7) Jonah allowed himself to get bitter over God’s undeserved mercy. (4:9)
-> Jonah has allowed himself to get so bitter over God being gracious to people who didn’t deserve it in Jonah’s eye that he is totally consumed by bitterness, prejudice, and revenge. All he wants is the people of Nineveh to die. How many of us have ever gotten so bitter about something that it consumes us?
-> What God says next is rather profound:
-> You were saddened because something minor you held dear was destroyed. If you could have, you would have saved the plant. You are so worried about this little plant that means nothing! Should not I try and find a way to save something of truly immeasurable value? Shouldn’t I be concerned about the welfare of my dear possession that is about to face destruction? If you are concerned about the welfare of something so trivial and small in the face of eternity, shouldn’t I have the right to be concerned about the ultimate eternity of the lives of my creation (the people who were in spiritual darkness, and the cattle – symbolizing God’s greater creation about to be destroyed)?
God has mercy on people who don’t deserve it, starting with you and I.
-> I asked this at the start of the message today: Is there anyone right now that we would have a problem seeing God extend mercy to? Anyone you can think of who never deserves forgiveness? Is there anyone so bad in our mind or so hurtful (community or personal) that if God asked us to forgive, or show His mercy to, we would flinch, cringe, and resist?
God is a God of second chances so that we can be people of second chances to those around us who don’t deserve it.
-> If God has forgiven us, and showed us mercy, He expects us to do the same to others. In fact, the Bible says that if we say we have the love of Christ in us, but we are unwilling to love others (show mercy and grace), then we are fooling ourselves with a falsehood ( 1 John 4:19-21).

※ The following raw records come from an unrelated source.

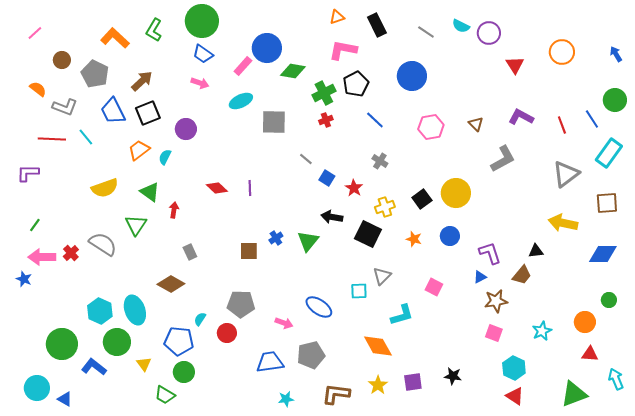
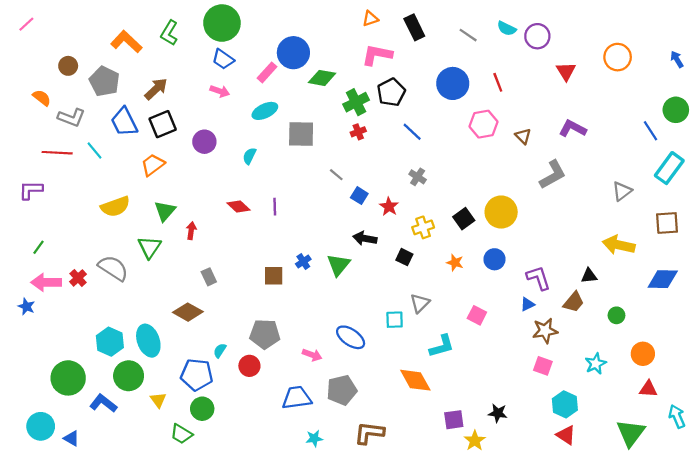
pink line: (35, 33) -> (26, 24), moved
red line: (562, 125) -> (498, 82), moved
pink hexagon: (431, 127) -> (484, 124), moved
cyan semicircle: (165, 157) -> (249, 156), moved
gray triangle: (566, 174) -> (622, 191), size x0.7
green triangle: (150, 192) -> (165, 211), turned 35
black square: (368, 234) -> (404, 257), size x0.6
green circle: (609, 300) -> (616, 315), moved
yellow star: (378, 385) -> (475, 441), moved
green triangle: (574, 394) -> (631, 433), turned -32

-> This means that you and I have no choice but to be gracious and merciful to those who we don’t think deserve it. God loved us first. God has mercy on people who don’t deserve it, starting with you and I.

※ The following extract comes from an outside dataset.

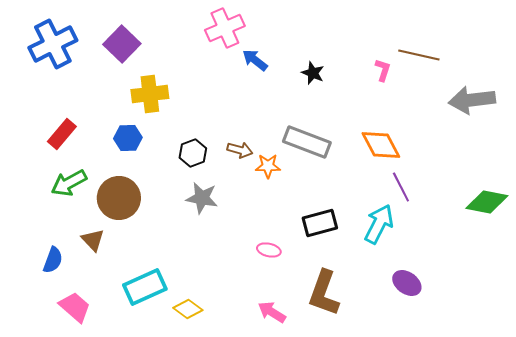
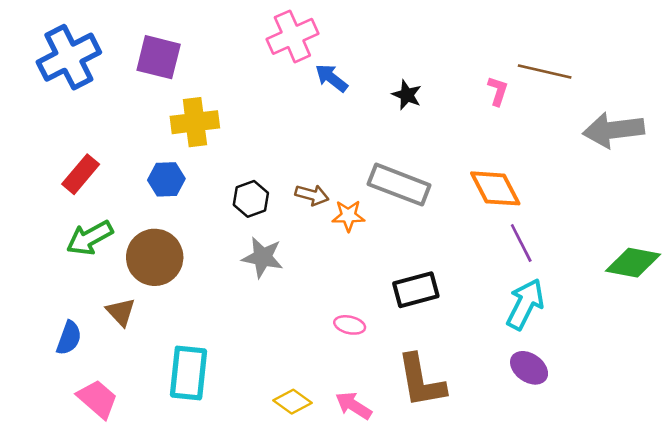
purple square: (122, 44) -> (159, 57), turned -30
cyan arrow: (379, 224) -> (525, 304), moved
cyan rectangle: (145, 287) -> (188, 373), turned -60
brown L-shape: (324, 293) -> (421, 381), turned -30
yellow diamond: (188, 309) -> (292, 402), moved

-> How are we doing at extending mercy to those who we don’t feel warrant it?
-> Do we get so bitter that we just see the offence of the other people and feel they don’t deserve God’s grace, yet we are so upset that we fail to see that we are equally undeserving?
-> When it comes to forgiveness, we struggle a bit… especially if it is personal. We say “don’t you know how I have been hurt??” Don’t you see my pain? Can’t you see how bad they were to me?? Don’t you know who they are and what they do? And we also say “I can’t forgive (or don’t need to) because they haven’t asked for it.” Sounds noble… but is totally unbiblical. God tells us that if we first don’t forgive, how can He forgive us?
-> Mercy, by definition, is not fair. It is giving us what we do not deserve. With God being good and filled with mercy, we wont always get our way. People who should get what they deserve wont, and really, it isn’t fair. Being fair is giving us what we all deserve.
-> Mercy will not satisfy as long as we are living with a chip on our shoulder.
God had a plan to forgive all of humanity for all history before they even knew they needed it.
-> What is the good news of the Scripture? (Eph 1:4-5) Before time began on Earth, God knew who you were, knew you needed mercy, and already chose to extend it to you. Back then, He already chose to send Jesus on your behalf to die on a Cross, and rise again so that you could be forgiven – so that you could have mercy. And it made Him happy!
-> The Bible says that while we were yet still sinners, Christ died for us (Rom 5:8). We were undeserving sinners – we ALL were enemies of God at one time (Rom 5:10), yet God offered us mercy.
-> Sounds like God extending mercy on us before we even knew we needed it… before we even asked for it. It sure sounds like God has mercy on people who don’t deserve it, starting with you and I. God took people who were enemies, and made them friends – He did it for me, and he did it for you. God has mercy on people who don’t deserve it, starting with you and I. And he expects you and I to do the same.